Sounds like a typical right wing authoritarian, fascist argument that you have to purge the deviants, radicals and the weak or else the state itself will cease to exist because internal and external threats will overwhelm you due to those weaknesses.
However pluralistic societies have proven they can survive just fine. According to Freedom house of the 192 countries on earth about 92 are liberal democracies, meaning they have democratic infrastructure and generally follow the universal declaration of human rights. So tolerating those who are different or weak (rather than purging them) is not anathema to a functioning state. In fact, according to the book “the J curve”, open pluralistic societies are more stable than closed authoritarian regimes.

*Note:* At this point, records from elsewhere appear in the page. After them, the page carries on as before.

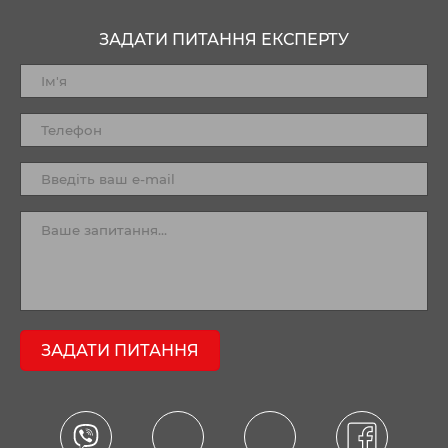
ЗАДАТИ ПИТАННЯ ЕКСПЕРТУ
ЗАДАТИ ПИТАННЯ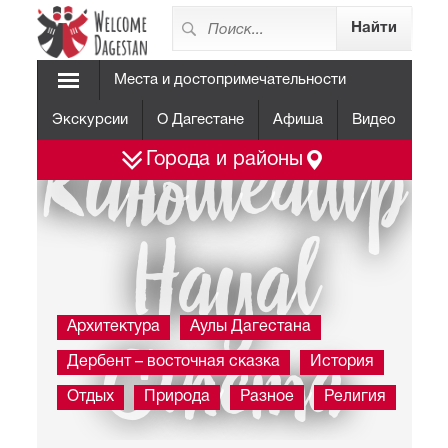
Места и достопримечательности
Экскурсии
О Дагестане
Афиша
Видео
Кинотеатр
Города и районы
Hayal
Архитектура
Аулы Дагестана
Cinema
Дербент – восточная сказка
История
Отдых
Природа
Разное
Религия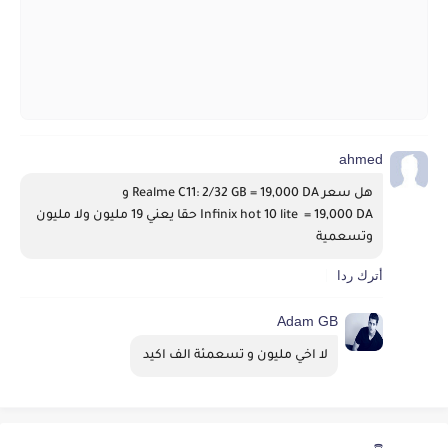
ahmed
هل سعر Realme C11: 2/32 GB = 19,000 DA و 
Infinix hot 10 lite  = 19,000 DA حقا يعني 19 مليون ولا مليون 
وتسعمية
أترك ردا
Adam GB
لا اخي مليون و تسعمئة الف اكيد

If anything, people like the author are putting the state at risk.
By turning a nation into a fascist dictatorship, you destroy people’s morale to fight for their nation. If the US were a fascist dictatorship being invaded by a liberal democracy (say Canada), I would support Canada. If we were invaded by Japan and Germany in WW2, I would fight for the US.

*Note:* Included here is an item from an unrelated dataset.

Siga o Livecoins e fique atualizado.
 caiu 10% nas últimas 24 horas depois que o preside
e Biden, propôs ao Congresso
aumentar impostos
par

By turning a nation fascist, you destroy innovation and infrastructure which makes your nation weak. Hitler (as an example) purged the ‘weak’ (aka the jews) by kicking them out. They went to the US and helped us do the manhattan project. Stalin purged the weak (his generals), and then when Hitler invaded he couldn’t defend his nation. Pol Pot purged the ‘weak’ (businessmen) and as a result 1/3 of hte nation died of starvation and disease, and the Vietnamese easily conquered Cambodia in the late 70s. Mao purged ‘the weak’ in the great leap forward and the culture wars. Those were disasters.
On another note, according to the democratic peace theory, functioning liberal democracies do not declare war on each other. So a world with as many liberal democracies as possible will not be constantly at war. As a result, you do not need fascist authoritarianism because external threats are lessened due to a world of democracies.
There are ways to support the state other than war. You can pay taxes, work a job, be an informed citizen, give to the community, grow the economy via innovation, etc.
Another issue is that in a democracy the public have a say in war. The first Iraq war was about oil, trying to make sure Saddam didn’t have control of Iraqi, Kuwaiti and Saudi oil by himself, which would’ve given him economic leverage. Some people would choose not to fight in that war. The concept that all pacifists are the same is bunk. I would’ve supported peace keepers in Rwanda during the genocide, but I would not support invading Saudi Arabia just to get the oil. So I am a war monger in one situation and a pacifist in the other.